Dawn Nathan-Jones, the chief executive of EuropCar South Africa, the new name for the merged brands, said yesterday this investment would be spent on staff development, technology, information technology systems, process innovation, external communication and the transformation of company infrastructure. This would position it with the best car rental companies in the world.

Nathan-Jones added that the merger would result in reduced costs, while the opportunity to improve margins was great.

She said the merger was not done for these reason, but to give its customers greater global access and to reposition the company overseas.

EuropCar SA had 950 employees, which was 25 percent fewer than when it had the two brands, but there had been few retrenchments. People were redeployed and those who had left were not replaced.

She said the fleet operated by the company had reduced by 1 500 vehicles, but the car rental industry was typified by huge valleys and peaks and the same size fleet would now serve more customers.

EuropCar had had a market share in South Africa of about 6 percent.
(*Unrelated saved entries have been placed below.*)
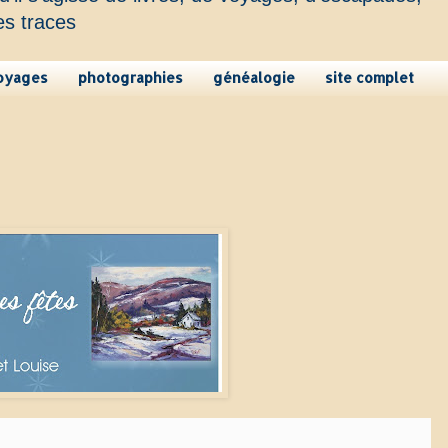
es traces
oyages
photographies
généalogie
site complet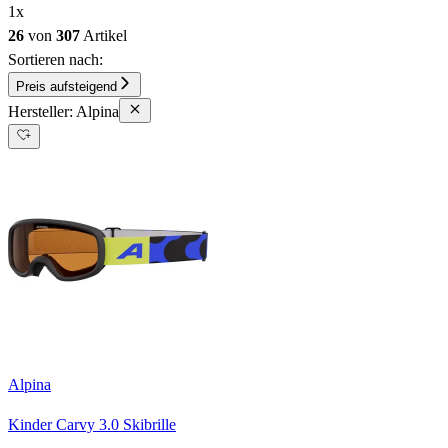
1
x
26
von
307
Artikel
Sortieren nach:
Preis aufsteigend
Hersteller: Alpina
Alpina
Kinder Carvy 3.0 Skibrille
The merged business would have a 32 percent share, she added, making it one of the top two rental companies in the country.

Hubert Brody, the chief executive of Imperial Holdings, said the name change was a very important part of the evolution of the group, which was smaller than a few years ago, but more nimble and more appropriate in the current economic environment.

Imperial is now focused on its motor dealerships, logistics and tourism and car rental businesses.

In the past two years it has sold its aviation business, unbundled and separately listed its leasing business as Eqestra and it is no longer involved in earth moving equipment or open-cast mining.

Osman Arbee, the chairman of Imperial's car rental and tourism division, said Imperial Car Rental was focused on local leisure, local government and corporate business, while EuropCar concentrated on the inbound leisure market, and both businesses had reached a stage where it was time to put the two together.

Arbee said Imperial had an 11-year association with EuropCar. Imperial Car Rental had performed well in the local market over the past three decades, but its vision for future growth over the next decade made it necessary to have a globally unified image.

He said Imperial's car rental business would become a global player in name only, not in ownership, because EuropCar SA would continue to be 100 percent owned and managed by Imperial Holdings.